RECORDS FOR THIS EXERCISE START
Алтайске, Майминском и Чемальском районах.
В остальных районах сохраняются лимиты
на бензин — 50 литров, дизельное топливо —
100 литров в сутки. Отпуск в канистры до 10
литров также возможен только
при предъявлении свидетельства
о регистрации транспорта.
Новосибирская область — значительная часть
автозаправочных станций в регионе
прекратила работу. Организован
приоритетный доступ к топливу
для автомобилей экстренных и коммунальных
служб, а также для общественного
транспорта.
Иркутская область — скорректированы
RECORDS FOR THIS EXERCISE END
RECORDS FOR THIS EXERCISE START
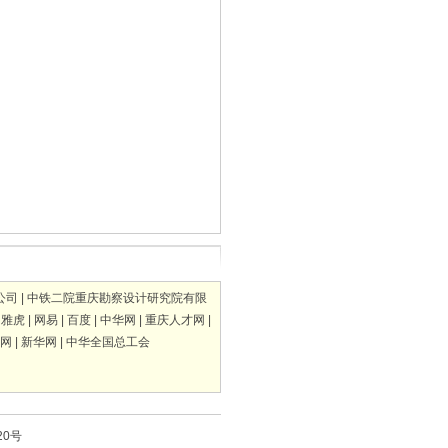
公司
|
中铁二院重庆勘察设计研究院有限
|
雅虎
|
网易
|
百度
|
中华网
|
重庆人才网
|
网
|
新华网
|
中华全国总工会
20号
RECORDS FOR THIS EXERCISE END
RECORDS FOR THIS EXERCISE START
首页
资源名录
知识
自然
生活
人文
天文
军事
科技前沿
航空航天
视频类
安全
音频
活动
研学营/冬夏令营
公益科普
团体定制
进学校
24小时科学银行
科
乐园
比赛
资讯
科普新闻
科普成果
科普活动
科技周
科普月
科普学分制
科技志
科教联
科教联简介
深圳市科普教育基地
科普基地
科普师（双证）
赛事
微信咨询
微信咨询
RECORDS FOR THIS EXERCISE END
### PROBLEM STATEMENT
Each line of the entries above that contains "также" is to be copied.

### ANSWER TO THIS EXERCISE
литров также возможен только
служб, а также для общественного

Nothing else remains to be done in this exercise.